Collected data
--- START ---

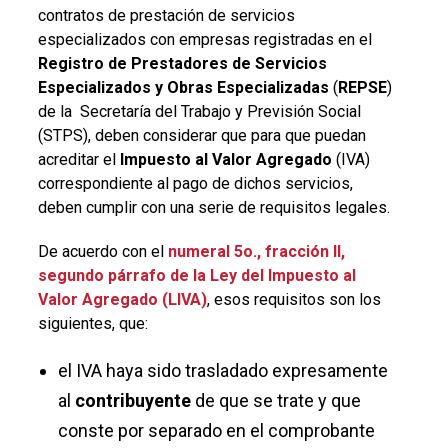
contratos de prestación de servicios
especializados con empresas registradas en el
Registro de Prestadores de Servicios
Especializados y Obras Especializadas
(
REPSE
)
de la Secretaría del Trabajo y Previsión Social
(STPS), deben considerar que para que puedan
acreditar el
Impuesto al Valor Agregado
(IVA)
correspondiente al pago de dichos servicios,
deben cumplir con una serie de requisitos legales.
De acuerdo con el
numeral 5o., fracción II,
segundo párrafo de la Ley del
Impuesto al
Valor Agregado
(LIVA)
, esos requisitos son los
siguientes, que:
el IVA haya sido trasladado expresamente
al
contribuyente
de que se trate y que
conste por separado en el comprobante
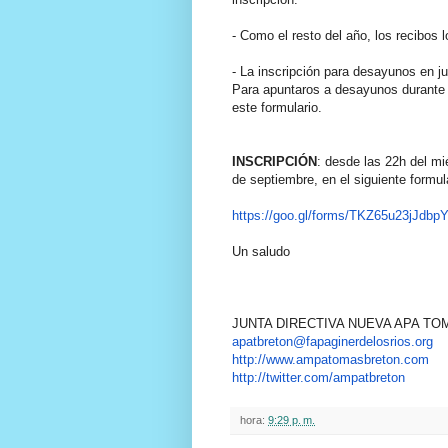
- Como el resto del año, los recibos
- La inscripción para desayunos en j
Para apuntaros a desayunos durante
este formulario.
INSCRIPCIÓN
: desde las 22h del mi
de
septiembre
, en el siguiente formul
https://goo.gl/forms/
TKZ65u23jJdbp
Un saludo
JUNTA DIRECTIVA NUEVA APA T
apatbreton@fapaginerdelosrios.
org
http://www.ampatomasbreton.com
http://twitter.com/ampatbreton
hora:
9:29 p. m.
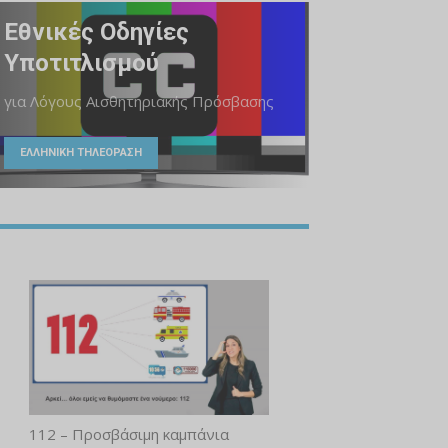
Εθνικές Οδηγίες
Υποτιτλισμού
για Λόγους Αισθητηριακής Πρόσβασης
ΕΛΛΗΝΙΚΗ ΤΗΛΕΟΡΑΣΗ
112 – Προσβάσιμη καμπάνια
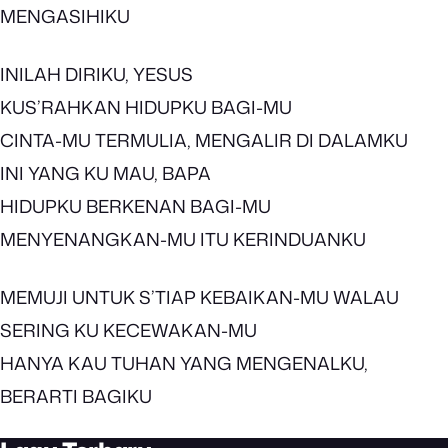
MENGASIHIKU
INILAH DIRIKU, YESUS
KUS’RAHKAN HIDUPKU BAGI-MU
CINTA-MU TERMULIA, MENGALIR DI DALAMKU
INI YANG KU MAU, BAPA
HIDUPKU BERKENAN BAGI-MU
MENYENANGKAN-MU ITU KERINDUANKU
MEMUJI UNTUK S’TIAP KEBAIKAN-MU WALAU
SERING KU KECEWAKAN-MU
HANYA KAU TUHAN YANG MENGENALKU,
BERARTI BAGIKU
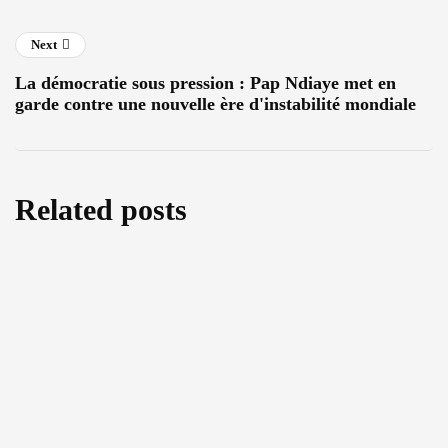
Next
La démocratie sous pression : Pap Ndiaye met en
garde contre une nouvelle ère d'instabilité mondiale
Related posts
Water as a Weapon or a Bridge for Peace?
An Exclusive Interview with MEP Leoluca
Orlando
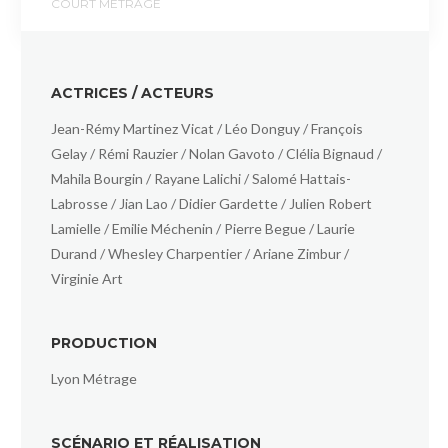
COURT MÉTRAGE
ACTRICES / ACTEURS
Jean-Rémy Martinez Vicat / Léo Donguy / François
Gelay / Rémi Rauzier / Nolan Gavoto / Clélia Bignaud /
Mahila Bourgin / Rayane Lalichi / Salomé Hattais-
Labrosse / Jian Lao / Didier Gardette / Julien Robert
Lamielle / Emilie Méchenin / Pierre Begue / Laurie
Durand / Whesley Charpentier / Ariane Zimbur /
Virginie Art
PRODUCTION
Lyon Métrage
SCÉNARIO ET RÉALISATION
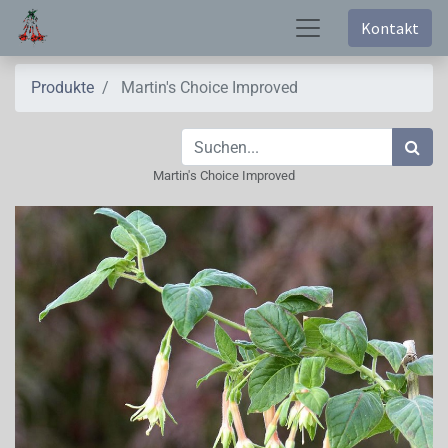
Kontakt
Produkte
Martin's Choice Improved
Martin's Choice Improved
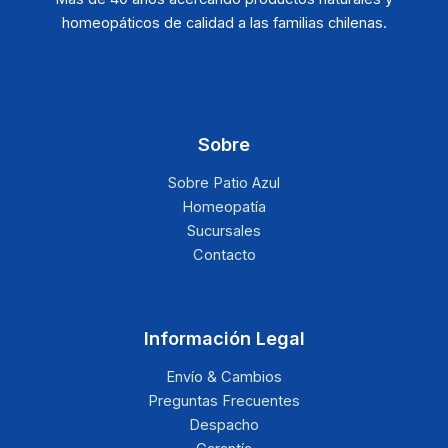
homeopáticos de calidad a las familias chilenas.
Sobre
Sobre Patio Azul
Homeopatía
Sucursales
Contacto
Información Legal
Envío & Cambios
Preguntas Frecuentes
Despacho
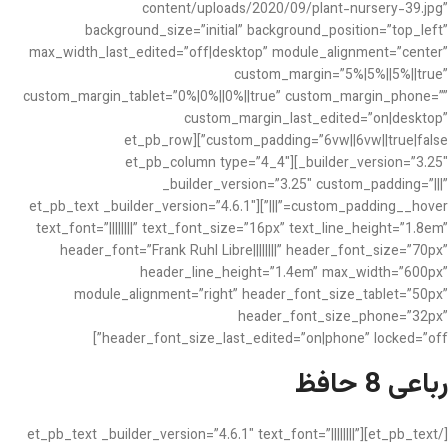
content/uploads/2020/09/plant-nursery-39.jpg”
background_size=”initial” background_position=”top_left”
max_width_last_edited=”off|desktop” module_alignment=”center”
custom_margin=”5%|5%||5%||true”
custom_margin_tablet=”0%|0%||0%||true” custom_margin_phone=””
custom_margin_last_edited=”on|desktop”
custom_padding=”6vw||6vw||true|false”][et_pb_row
_builder_version=”3.25″][et_pb_column type=”4_4″
_builder_version=”3.25″ custom_padding=”|||”
custom_padding__hover=”|||”][et_pb_text _builder_version=”4.6.1″
text_font=”||||||||” text_font_size=”16px” text_line_height=”1.8em”
header_font=”Frank Ruhl Libre||||||||” header_font_size=”70px”
header_line_height=”1.4em” max_width=”600px”
module_alignment=”right” header_font_size_tablet=”50px”
header_font_size_phone=”32px”
header_font_size_last_edited=”on|phone” locked=”off”]
رباعی 8 حافظ
[/et_pb_text][et_pb_text _builder_version=”4.6.1″ text_font=”||||||||”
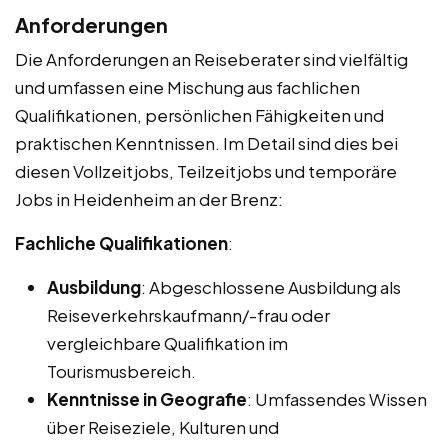
Anforderungen
Die Anforderungen an Reiseberater sind vielfältig
und umfassen eine Mischung aus fachlichen
Qualifikationen, persönlichen Fähigkeiten und
praktischen Kenntnissen. Im Detail sind dies bei
diesen Vollzeitjobs, Teilzeitjobs und temporäre
Jobs in Heidenheim an der Brenz:
Fachliche Qualifikationen
:
Ausbildung
: Abgeschlossene Ausbildung als
Reiseverkehrskaufmann/-frau oder
vergleichbare Qualifikation im
Tourismusbereich.
Kenntnisse in Geografie
: Umfassendes Wissen
über Reiseziele, Kulturen und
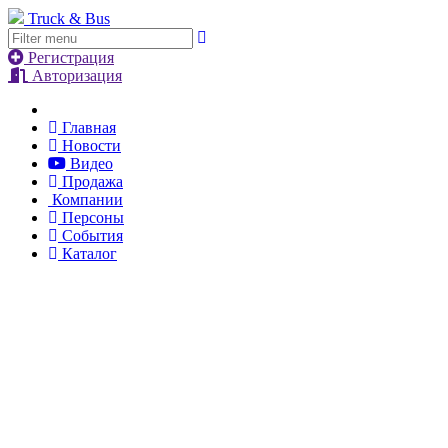
Truck & Bus
Регистрация
Авторизация
Главная
Новости
Видео
Продажа
Компании
Персоны
События
Каталог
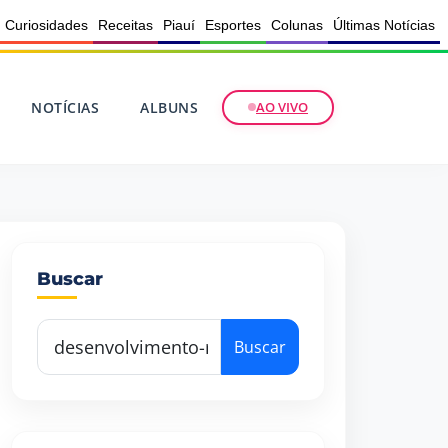
Curiosidades
Receitas
Piauí
Esportes
Colunas
Últimas Notícias
NOTÍCIAS
ALBUNS
AO VIVO
Buscar
Buscar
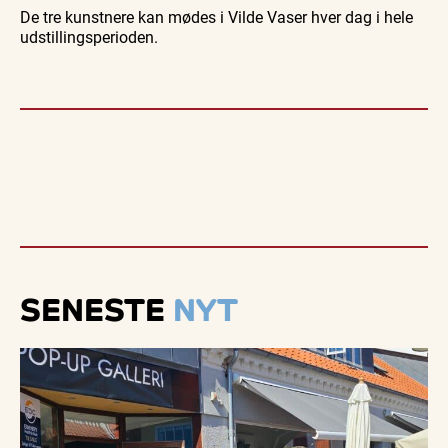
De tre kunstnere kan mødes i Vilde Vaser hver dag i hele
udstillingsperioden.
SENESTE
NYT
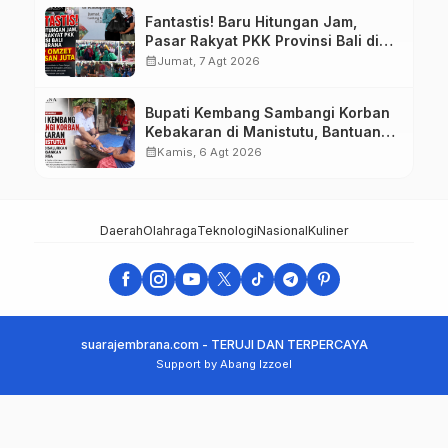
Fantastis! Baru Hitungan Jam,
Pasar Rakyat PKK Provinsi Bali di
Jembrana Raup Omzet Ratusan
calendar_month
Jumat, 7 Agt 2026
Juta
Bupati Kembang Sambangi Korban
Kebakaran di Manistutu, Bantuan
Disalurkan untuk Ringankan Beban
calendar_month
Kamis, 6 Agt 2026
Warga
Daerah
Olahraga
Teknologi
Nasional
Kuliner
suarajembrana.com - TERUJI DAN TERPERCAYA
Support by Abang Izzoel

--- END ---

• [PROBLEM TO WORK ON]:
Quote exactly, and only, the lines from the line containing "und umfassen eine Mischung aus fachlichen" through the final line of the records above, both included, omitting any pictures.

• [YOUR SOLUTION]:
und umfassen eine Mischung aus fachlichen
Qualifikationen, persönlichen Fähigkeiten und
praktischen Kenntnissen. Im Detail sind dies bei
diesen Vollzeitjobs, Teilzeitjobs und temporäre
Jobs in Heidenheim an der Brenz:
Fachliche Qualifikationen
:
Ausbildung
: Abgeschlossene Ausbildung als
Reiseverkehrskaufmann/-frau oder
vergleichbare Qualifikation im
Tourismusbereich.
Kenntnisse in Geografie
: Umfassendes Wissen
über Reiseziele, Kulturen und
Truck & Bus
Регистрация
Авторизация
Главная
Новости
Видео
Продажа
Компании
Персоны
События
Каталог
Curiosidades
Receitas
Piauí
Esportes
Colunas
Últimas Notícias
NOTÍCIAS
ALBUNS
AO VIVO
Buscar
Buscar
De tre kunstnere kan mødes i Vilde Vaser hver dag i hele
udstillingsperioden.
SENESTE
NYT
Fantastis! Baru Hitungan Jam,
Pasar Rakyat PKK Provinsi Bali di
Jembrana Raup Omzet Ratusan
calendar_month
Jumat, 7 Agt 2026
Juta
Bupati Kembang Sambangi Korban
Kebakaran di Manistutu, Bantuan
Disalurkan untuk Ringankan Beban
calendar_month
Kamis, 6 Agt 2026
Warga
Daerah
Olahraga
Teknologi
Nasional
Kuliner
suarajembrana.com - TERUJI DAN TERPERCAYA
Support by Abang Izzoel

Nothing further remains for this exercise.